Deshalb fehlen 50 Erlanger Schüler regelmäßig im Unterricht

23.12.2020, 18:30 Uhr
Deshalb fehlen 50 Erlanger Schüler regelmäßig im Unterricht

Zwei haben sie schon, fehlen also noch elf. "Aber ganz so einfach", sagt Michael Schöttler von derEFIE, der Ehrenamtlichen Flüchtlingsbetreuung in Erlangen, "ist es leider nicht." Im Gegenteil. Es ist sogar ziemlich beschwerlich, alle Notunterkünfte, die es in der Stadt Erlangen gibt, mit einem eigenen, für die Bewohner kostenfreien Internetzugang auszustatten.

Denn wovon man meinen könnte, dass es seit 2015, als die ersten Geflüchteten Zuflucht in der Stadt fanden, längst Norm sein müsste, ist nur wenig geschehen. Dabei, erzählt Stephanie Gauter, ebenfalls bei der EFIE aktiv, sind Mobiltelefone und das Internet für Menschen, die ihre Heimat wegen Krieg und Verfolgung verlassen mussten, oft der letzte Draht nach Hause, zur Familie.

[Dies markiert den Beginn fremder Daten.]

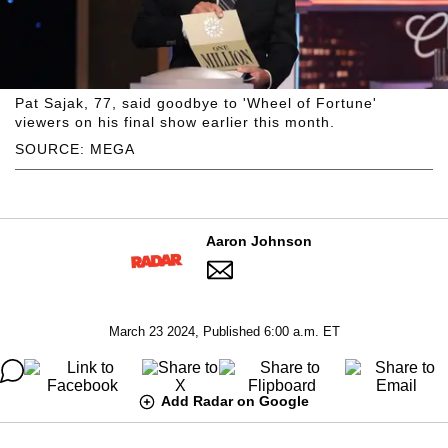
Pat Sajak, 77, said goodbye to 'Wheel of Fortune'
viewers on his final show earlier this month.
SOURCE: MEGA
Aaron Johnson
March 23 2024, Published 6:00 a.m. ET
Add Radar on Google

13 noch verbliebene Notunterkünfte

Doch nicht nur deshalb kämpft die EFIE um die Ausstattung der Notunterkünfte mit Internet-Routern, es gibt spätestens seit dem ersten Lockdown einen weiteren dringenden Grund, dass sich die Menschen endlich ohne Mühen ins Netz einwählen können: die Schule.

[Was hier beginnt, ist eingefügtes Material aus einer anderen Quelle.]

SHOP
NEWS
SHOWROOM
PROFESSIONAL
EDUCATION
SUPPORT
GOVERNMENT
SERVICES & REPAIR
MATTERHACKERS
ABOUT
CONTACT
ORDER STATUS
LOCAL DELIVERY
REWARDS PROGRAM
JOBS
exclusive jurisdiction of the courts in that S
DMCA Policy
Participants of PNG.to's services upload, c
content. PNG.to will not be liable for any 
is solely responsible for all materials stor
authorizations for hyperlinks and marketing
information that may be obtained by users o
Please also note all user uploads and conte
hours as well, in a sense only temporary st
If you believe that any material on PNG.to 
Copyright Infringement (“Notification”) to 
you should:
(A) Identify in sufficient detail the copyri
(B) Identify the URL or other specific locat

Über 50 schulpflichtige Kinder, schätzt die EFIE, sind mit ihren Familien in den 13 noch verbliebenen Notunterkünften untergebracht. Tendenz fallend. "Die meisten", sagt Michael Schöttler, "konnten schon in Wohnungen umziehen, Familien werden hier bevorzugt behandelt." Doch diese rund 50 Mädchen und Jungen haben zu Zeiten von Corona einen klaren Nachteil: Dadurch, dass ihre Eltern weder Tablets noch Internetanschluss haben, können sie nicht am Distanzunterricht teilnehmen. Nicht mal Arbeitsblätter oder Arbeitsanweisungen per Mail können diese Kinder von ihren Lehrerinnen und Lehrern erhalten, geschweige denn ausdrucken. "Das ist wirklich traurig", findet Stephanie Gauter. "Dadurch werden die Kinder, die ohnehin in einer fremden Sprache Schulstoff lernen müssen, noch mehr abgehängt."

Bedarf korrekt erhoben?

1200 Tablets hat die Stadt fürs mobile Lernen vor Monaten bestellt, erst vor kurzem sind die ersten davon eingetroffen. Auch ist unklar, ob der Bedarf der Kinder aus geflüchteten Familien korrekt erhoben wurde – Elternzettel laufen wenn überhaupt nur mäßig an die Lehrkräfte zurück, die Eltern können ohne Hilfe die Fragestellungen auf Deutsch nur selten beantworten. Die nächste Hürde ist das Gesetz: Würde die Stadt Erlangen ihre Notunterkünfte mit Internetzugängen ausstatten, müsste sie die Kosten dafür den Bewohnern von den Sozialleistungen abziehen. Vor diesem Hintergrund empfiehlt die Stadt sogar offen, dass ehrenamtliche Flüchtlingsbetreuer die fehlenden Strukturen aufbauen und mit Spendengeld finanzieren: "Wir sind deshalb sehr froh, dass sich die Ehrenamtliche Flüchtlingsbetreuung in Erlangen mit Hilfe des Vereins Freifunk dieses wichtigen Themas annimmt", lässt die Stadt über ihren Pressesprecher ausrichten.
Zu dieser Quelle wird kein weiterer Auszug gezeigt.